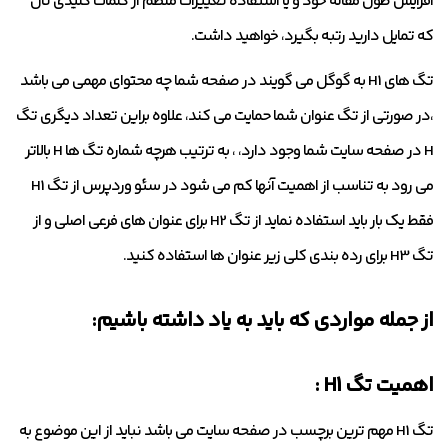
افزایش طول مقاله خود و یا استفاده تغییرات منظم از کلمات کلیدی تان
که تمایل دارید رتبه بگیرد، خواهید داشت.
تگ های H1 به گوگل می گویند در صفحه شما چه محتوای مهمی می باشد
،در صورتی از تگ عنوان شما حمایت می کند، علاوه براین تعداد دیگری تگ
H در صفحه سایت شما وجود دارد، ، به ترتیب هرچه شماره تگ ها H بالاتر
می رود به تناسب از اهمیت آنها کم می شود در سئو وردپرس از تگ H1
فقط یک بار باید استفاده نماید از تگ H2 برای عنوان های فرعی اصلی و از
تگ H3 برای رده بندی کلی زیر عنوان ها استفاده کنید.
از جمله مواردی که باید به یاد داشته باشیم:
اهمیت تگ H1 :
تگ H1 مهم ترین برچسب در صفحه سایت می باشد نباید از این موضوع به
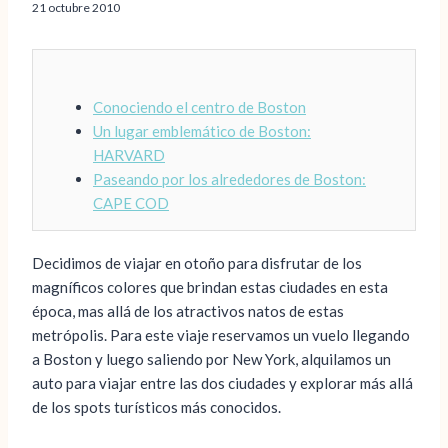
21 octubre 2010
Conociendo el centro de Boston
Un lugar emblemático de Boston:
HARVARD
Paseando por los alrededores de Boston:
CAPE COD
Decidimos de viajar en otoño para disfrutar de los
magníficos colores que brindan estas ciudades en esta
época, mas allá de los atractivos natos de estas
metrópolis. Para este viaje reservamos un vuelo llegando
a Boston y luego saliendo por New York, alquilamos un
auto para viajar entre las dos ciudades y explorar más allá
de los spots turísticos más conocidos.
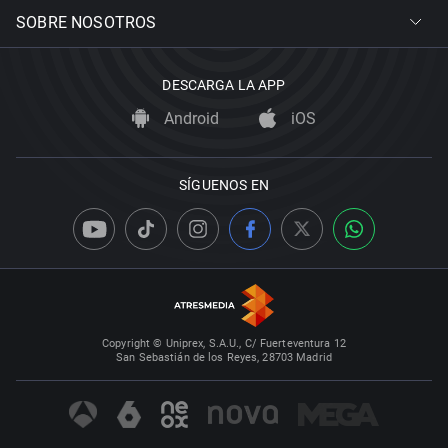
SOBRE NOSOTROS
DESCARGA LA APP
Android
iOS
SÍGUENOS EN
Copyright © Uniprex, S.A.U., C/ Fuerteventura 12
San Sebastián de los Reyes, 28703 Madrid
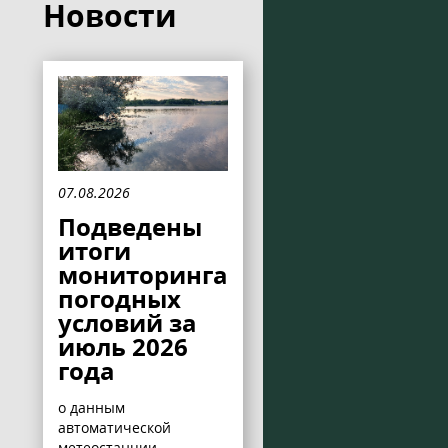
Новости
07.08.2026
Подведены
итоги
мониторинга
погодных
условий за
июль 2026
года
о данным
автоматической
метеостанции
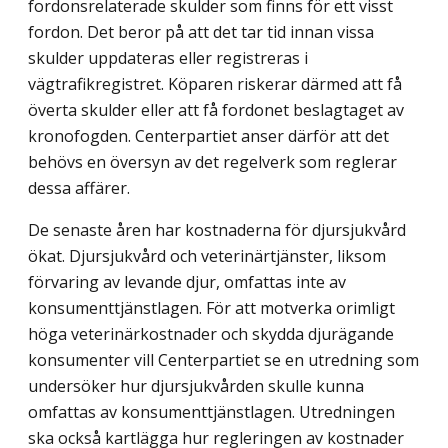
fordonsrelaterade skulder som finns för ett visst
fordon. Det beror på att det tar tid innan vissa
skulder uppdateras eller registreras i
vägtrafikregistret. Köparen riskerar därmed att få
överta skulder eller att få fordonet beslagtaget av
kronofogden. Centerpartiet anser därför att det
behövs en översyn av det regelverk som reglerar
dessa affärer.
De senaste åren har kostnaderna för djursjukvård
ökat. Djursjukvård och veterinärtjänster, liksom
förvaring av levande djur, omfattas inte av
konsument­tjänstlagen. För att motverka orimligt
höga veterinärkostnader och skydda djurägande
konsumenter vill Centerpartiet se en utredning som
undersöker hur djursjukvården skulle kunna
omfattas av konsumenttjänstlagen. Utredningen
ska också kartlägga hur regleringen av kostnader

WORK TO COMPLETE | For every line of the entries above that holds "viajar", add one to a tally, and report only the final count.

EXERCISE SOLUTION | 2